Yaşamın her alanında olduğu gibi, sosyal ve siyasal alanın da geçiş dönemleri çok önemlidir. Bu önem, bu sürecin yaratacağı sonuçlar ile ilgilidir. Eğer, süreç doğru kurgulanmış ve bilinçli bir şekilde yürütülüyor ise, ne güzel; yok sarhoş gibi sallana sallana gidiyor ise ise, eyvah ki, ne eyvah!..

--Bu gün, gençler hariç toplumun çoğu 2.000'li yılları anımsar.

--2002'li yıllar, bir zamanlar peşlerinde koşulan, Mesut Yılmaz'lar, Tansu Çiller'ler neredeyse unutulmuş/unutturulmuş; Bülent Ecevit yok sayılmış; partilerinin başında ki, Erkan Mumcu ve Mehmet Ağar ise görmezlikten gelinmiştir.

--Memleketin her tarafı "yeni dünya düzeni" kurucularınca karış karış dolaşılıyor, esnaf, tüccarlar her kesim ile gizliden gizliye görüşmeler yapılıyordu.

--3 Kasım 2002'de Genel Seçimler yapılıyor ve TBMM'ye Adalet ve Kalkınma Partisi(AKP) ile CHP giriyor. Giriyor ama, %40'a yakın seçmenin oy verdiği (DYP, MHP,ANAP, DEHAP, GP, SP, DSP) gibi partiler TBMM dışında kalıyorlar.

--18 Kasım 2002'de, Parti Genel Başkanı Recep Tayyip Erdoğan siyasi yasaklı olduğundan, Abdullah Gül Başbakan olarak Türkiye Cumhuriyeti’nin 58. Hükümeti’ni kuruyor.

--Öyle algı yönetimi, böyle süreç yönetimi, yur içi-dışı bağlantılar, 24 Ocak 1980 kararları ile verilen sözlerin bir bir yerine getiriliyor.

--Ve 17 yıl genel, 25 yıl da İstanbul yönetiminde her yol kullanılarak kalınan İktidar, bir 31 Mart gecesi sallanıyor ve 23 Haziran 20219 akşamı da çatlıyor ve yıkım İstanbul'dan başlıyor

--İktidandan gidenlerin dertleri başka olacak ama, İKTİDARA 31 Mart akşamı gelenlerin bir dertleri olacak mı? Buna iyi bakmak gerek.

--Siyasi ideoloji ve ilkelerin göz ardı edildiği, sadece günlük siyasetin uygulandığı bir sürecin içindeyiz.

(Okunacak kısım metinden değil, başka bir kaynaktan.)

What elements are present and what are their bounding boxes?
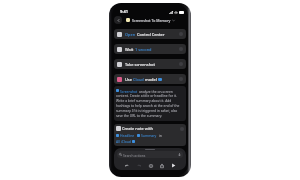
button[interactable]: Wait — [114, 44, 186, 54]
button[interactable]: Create note with — [114, 124, 186, 146]
button[interactable]: Search actions — [117, 151, 183, 158]
staticText: Screenshot To Memory — [132, 18, 171, 23]
staticText: Take screenshot — [125, 62, 155, 67]
staticText: Summary — [141, 133, 157, 138]
staticText: Use — [125, 77, 132, 82]
staticText: analyze the on-screen — [139, 89, 173, 93]
button[interactable]: Screenshot — [114, 86, 186, 121]
staticText: All iCloud — [116, 139, 131, 144]
button[interactable]: Undo — [123, 162, 130, 169]
staticText: 1 second — [135, 47, 152, 52]
button[interactable]: Use — [114, 74, 186, 84]
staticText: model — [145, 77, 157, 82]
staticText: Cloud — [133, 77, 144, 82]
staticText: Wait — [125, 47, 134, 52]
staticText: Headline — [120, 133, 135, 138]
button[interactable]: Duplicate — [147, 162, 154, 169]
button[interactable]: Run — [170, 162, 177, 169]
staticText: Screenshot — [120, 89, 138, 93]
button[interactable]: Open — [114, 29, 186, 39]
button[interactable]: Share — [158, 162, 165, 169]
staticText: in — [159, 133, 162, 138]
staticText: content. Create a title or headline for … — [116, 93, 184, 118]
staticText: Open — [125, 32, 136, 37]
staticText: Create note with — [122, 126, 153, 131]
button[interactable]: Take screenshot — [114, 59, 186, 69]
staticText: Search actions — [123, 153, 146, 157]
button[interactable]: Redo — [135, 162, 142, 169]
staticText: 9:41 — [120, 9, 128, 14]
staticText: Control Center — [137, 32, 165, 37]
button[interactable]: Back — [114, 16, 122, 24]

--Her kesimdem, "Atı alanlar Üskadar'ı geçseler de", unutmamaları gereken şey Ülkede, "herkese,her yer Üsküdar'dır." Olayların sıcağı ile farkında olmayız, tekerimiz döndüğü sürece şikayetmiz da olmaz ama, hem yaşam hem de süreçler, sanıldığından uzundur.

--Son zamanlarda bazen espri olsun diye dediğim, "bu yaz yine güneydeyim" sözüm, nazar mı oldu ne, ben hala Ankara'dayım. Yedinci Ok Düşünce Akademisi arkadaşlarım ile yaptığımız bir çalışma sırsında, çalıştığı kurumun deposuna kaldırılan ve unuttuğu bir karton kutudan çıkan kitap enteresandı.

--Osmanlı Defterdarı SARI MEHMET PAŞA'nın "DEVLET ADAMLARINA ÖĞÜTLER/ NESAYIH'UL-VÜZERA V'EL-ÜMERÂ

VEYA KÎTAB-I GÜLDESTE NİZÂM-I DEVLETE MÜTEALLİK RİSALE" kitabını görünce, yeniden gözden geçirdik.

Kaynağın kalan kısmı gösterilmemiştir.